No, you did not prove the negation of the original claim. Your method does prove, however, that there are three consecutive numbers whose sum is at least 17. Indeed, if all three-number sums are at most 16, then their sum is 160, while it has to be 165. Of course, the original claim is stronger.
You are asked to investigate whether a permutation exists such that all three-number sums are at most 17. There are two options: either exhibit such permutation, or show that its existence leads to a contradiction. (See a footnote below.) In the first case, it is not enough to find some plausible facts about such permutation. (In your solution, such fact is that the sum of all three-number sums is <= 170, which is true.) An imaginary object can have some plausible characteristics: for example, a unicorn has four legs. It is also not clear which true facts are enough to establish the existence of the required object. In the limit, I could say, "Suppose that such object exists. But 2 + 2 = 4 is true; therefore, it does, in fact, exists." In reality, of course, nothing shorter than describing the required object in full detail is enough.
One solution can be found on StackExchange.
A small remark: It is not necessary to say that the numbers are scattered at random around a circle.
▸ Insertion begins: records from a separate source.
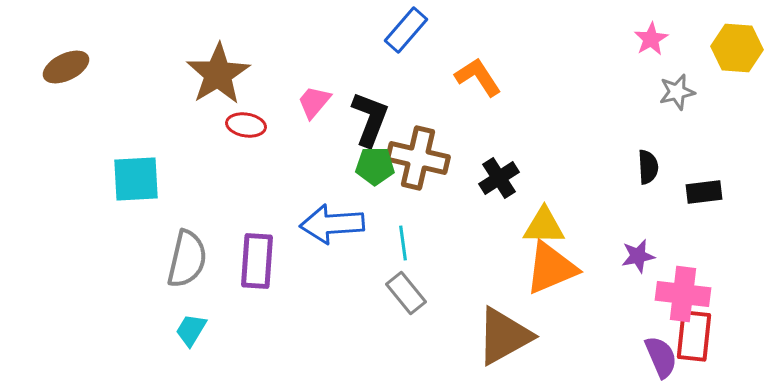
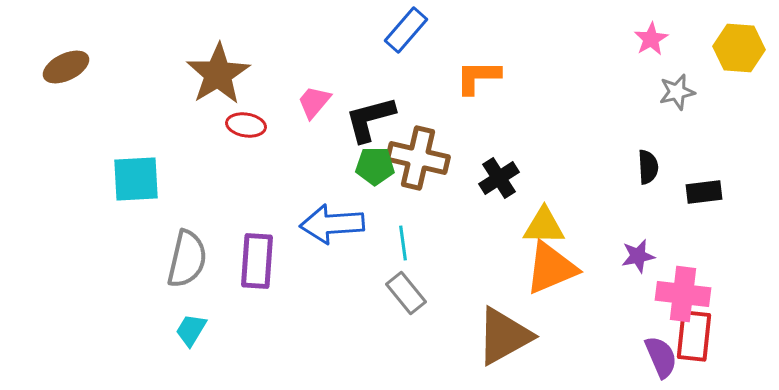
yellow hexagon: moved 2 px right
orange L-shape: rotated 57 degrees counterclockwise
black L-shape: rotated 126 degrees counterclockwise
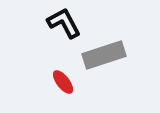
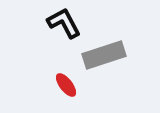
red ellipse: moved 3 px right, 3 px down
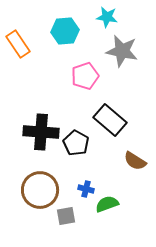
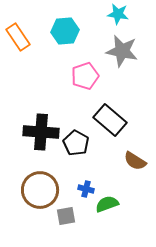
cyan star: moved 11 px right, 3 px up
orange rectangle: moved 7 px up
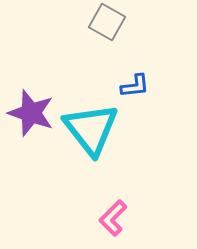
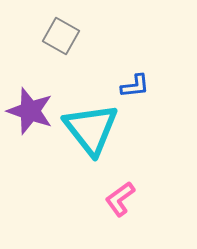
gray square: moved 46 px left, 14 px down
purple star: moved 1 px left, 2 px up
pink L-shape: moved 7 px right, 19 px up; rotated 9 degrees clockwise
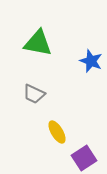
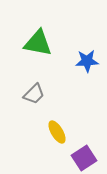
blue star: moved 4 px left; rotated 25 degrees counterclockwise
gray trapezoid: rotated 70 degrees counterclockwise
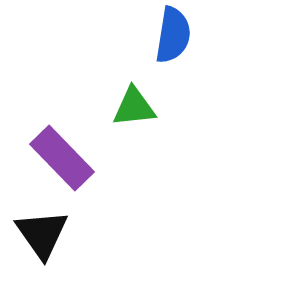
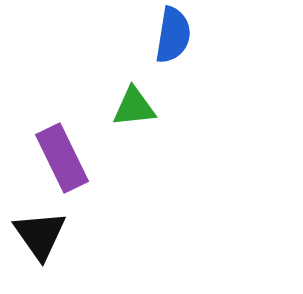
purple rectangle: rotated 18 degrees clockwise
black triangle: moved 2 px left, 1 px down
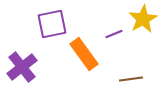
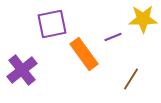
yellow star: rotated 28 degrees clockwise
purple line: moved 1 px left, 3 px down
purple cross: moved 3 px down
brown line: rotated 50 degrees counterclockwise
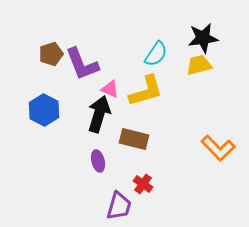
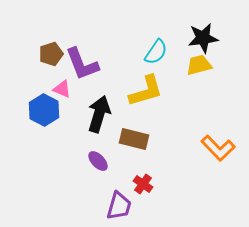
cyan semicircle: moved 2 px up
pink triangle: moved 48 px left
purple ellipse: rotated 30 degrees counterclockwise
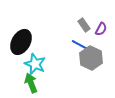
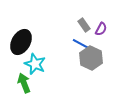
blue line: moved 1 px right, 1 px up
green arrow: moved 7 px left
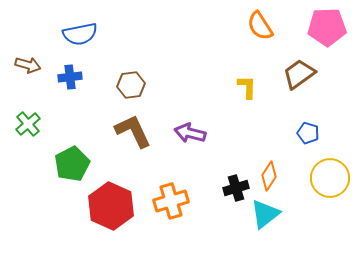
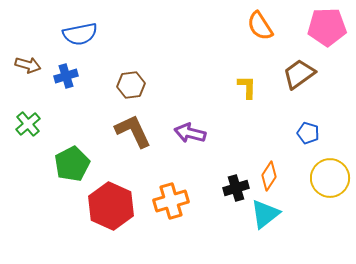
blue cross: moved 4 px left, 1 px up; rotated 10 degrees counterclockwise
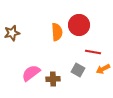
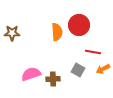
brown star: rotated 14 degrees clockwise
pink semicircle: moved 1 px down; rotated 18 degrees clockwise
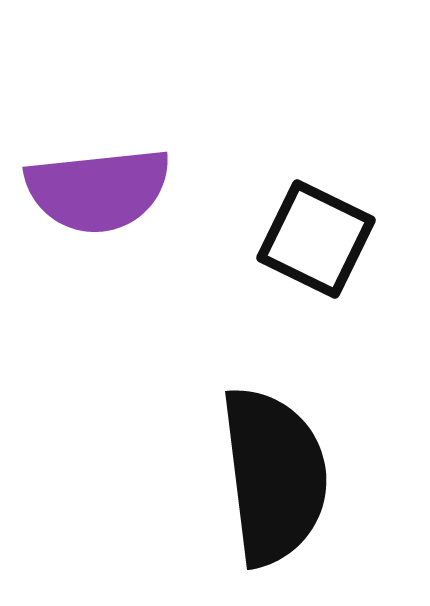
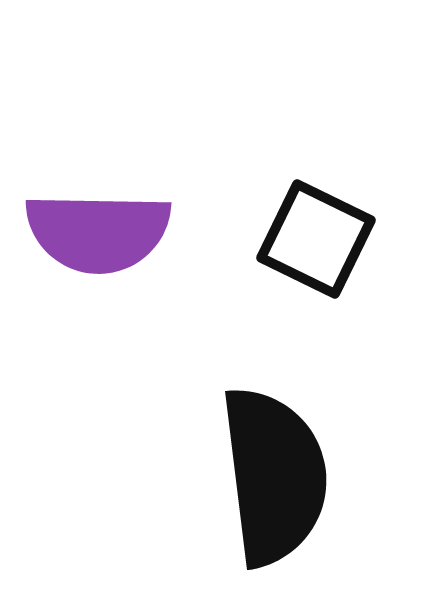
purple semicircle: moved 42 px down; rotated 7 degrees clockwise
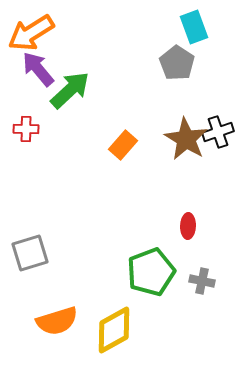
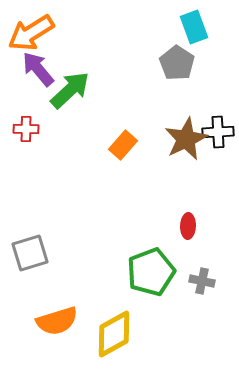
black cross: rotated 16 degrees clockwise
brown star: rotated 15 degrees clockwise
yellow diamond: moved 4 px down
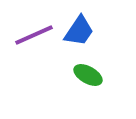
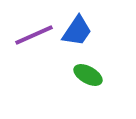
blue trapezoid: moved 2 px left
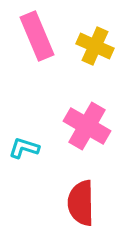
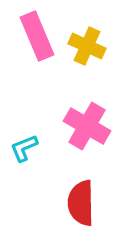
yellow cross: moved 8 px left
cyan L-shape: rotated 40 degrees counterclockwise
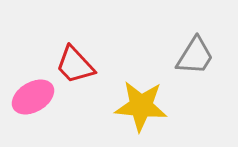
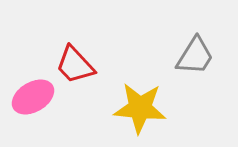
yellow star: moved 1 px left, 2 px down
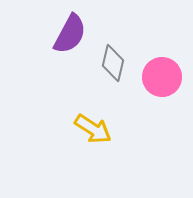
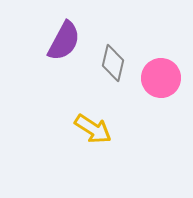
purple semicircle: moved 6 px left, 7 px down
pink circle: moved 1 px left, 1 px down
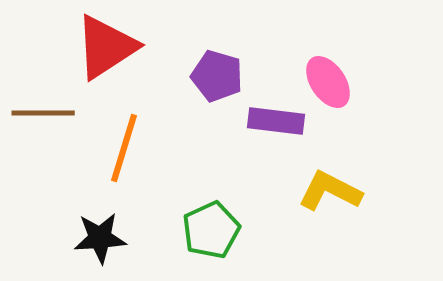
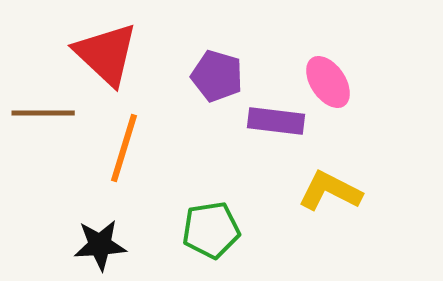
red triangle: moved 7 px down; rotated 44 degrees counterclockwise
green pentagon: rotated 16 degrees clockwise
black star: moved 7 px down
The word "random" may convey the right intuition: that we don't assume anything about the order, but there is nothing related to probability theory about this problem. It is enough to ask to show that the required three-number sum exists for all possible orders (permutations).
Footnote: Strictly speaking, there is a third option: show that the assumption that such permutation does not exist leads to a contradiction. The net result is that the required permutation does exist, just like in the first option. However, first, there are few cases where such proof is shorter or clearer and, second, for finite objects such as permutations of 10 numbers, such proof can be converted into a proof of the first option, which explicitly constructs a permutation.